Sunday, August 05, 2007

Principles and Irish Politics: Eoghan Harris and John Gormley

The appointment of former Marxist Eoghan Harris by Taoiseach (Prime Minister) Bertie Ahern to Seanad Éireann, the Upper House of the Irish Parliament, brings to mind a quip from a Marxist of greater consistency- American comedian Groucho Marx (1890-1977) who joked : Those are my principles, and if you don't like them... well, I have others.

Senan Molony wrote in the Irish Independent last Saturday that Harris is a political chameleon who has changed his colours frequently while nailing each new set of them firmly to the mast.

Fiercely passionate, Harris stands as the perfect columnist contrarian. A catalyst for controversy, he sparked much of it when he infamously described President McAleese as a "tribal time bomb" on her election.

A former leading light of the Marxist Workers Party, Harris has been credited with helping to turn around the May general election for Fianna Fail with an impassioned RTE television 'Late Late Show' appearance on the Friday before polling day.

What ties Harris to Gormley who is now Minister for the Environment, is that both can be very passionate on values but then jettison them when the occasion suits.

Politics is said too be the art of the possible and compromise on policy is often necessary for achieving advances in a democracy.

A clip from the 1933 Marx Brothers movie Duck Soup where Groucho enters politics and becomes President of Freedonia


It has for example taken almost a century for the vision that Irish revolutionary leader Michael Collins had in 1921 in agreeing a compromise with Britain, to be ultimately vindicated in the settlement this year in Northern Ireland.

However, a distinction should be clearly made between compromises on policy and expedient switches on values or previously strongly professed convictions.

In a period of deep cynicism about politcs, what hope is there when John Gormley rejects with passion the values of Bertie Ahern and Fianna Fail, only to find it expedient within months to regard his previously held positions as irrelevant?

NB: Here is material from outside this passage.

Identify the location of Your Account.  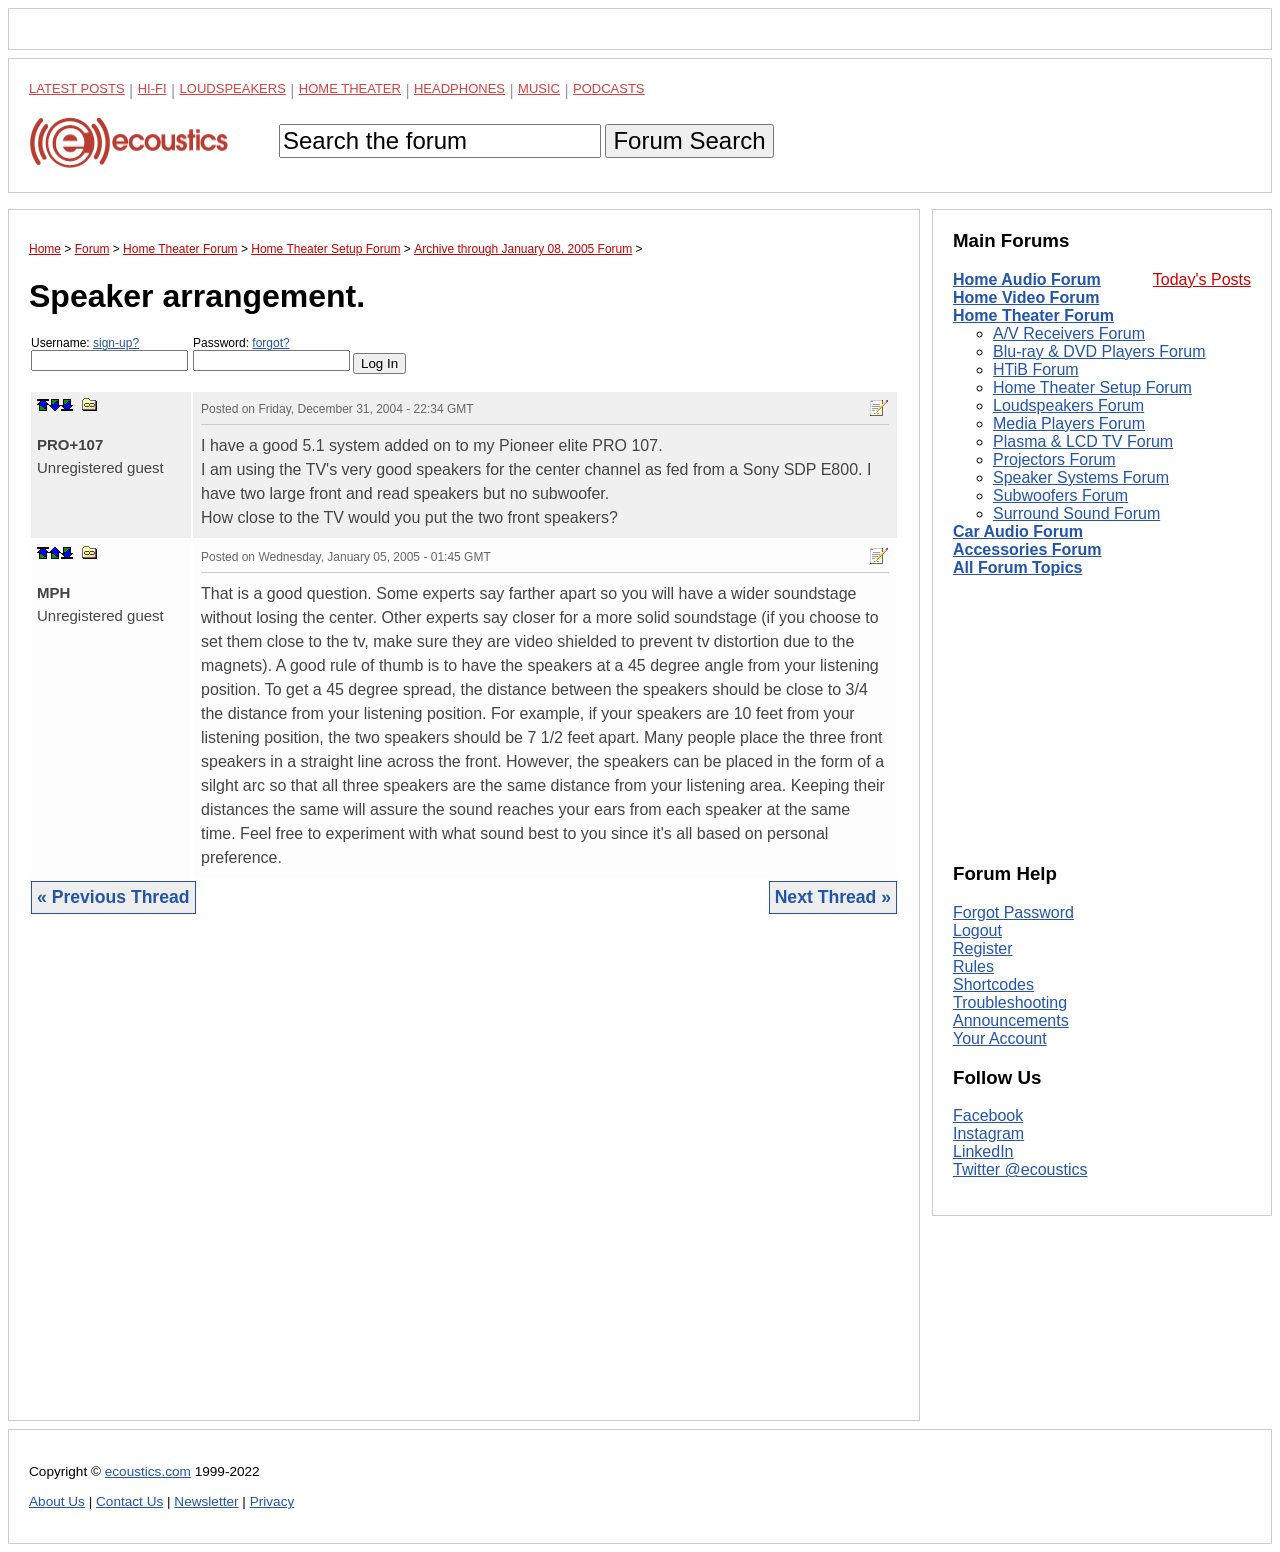 (1000, 1038).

Gormley himself is hardly delusional enough to believe that Ireland is going to march ahead of the EU in saving the planet from climate change! In the meantime, true to Irish ministerial tradition, in his first major move in office, he has instructed his Department to seek tenders for a planned publicity campaign on the issue.

Gormley, the Greens and Harris have drank the soup and the already tarnished reputation of Irish politics, has been sullied further.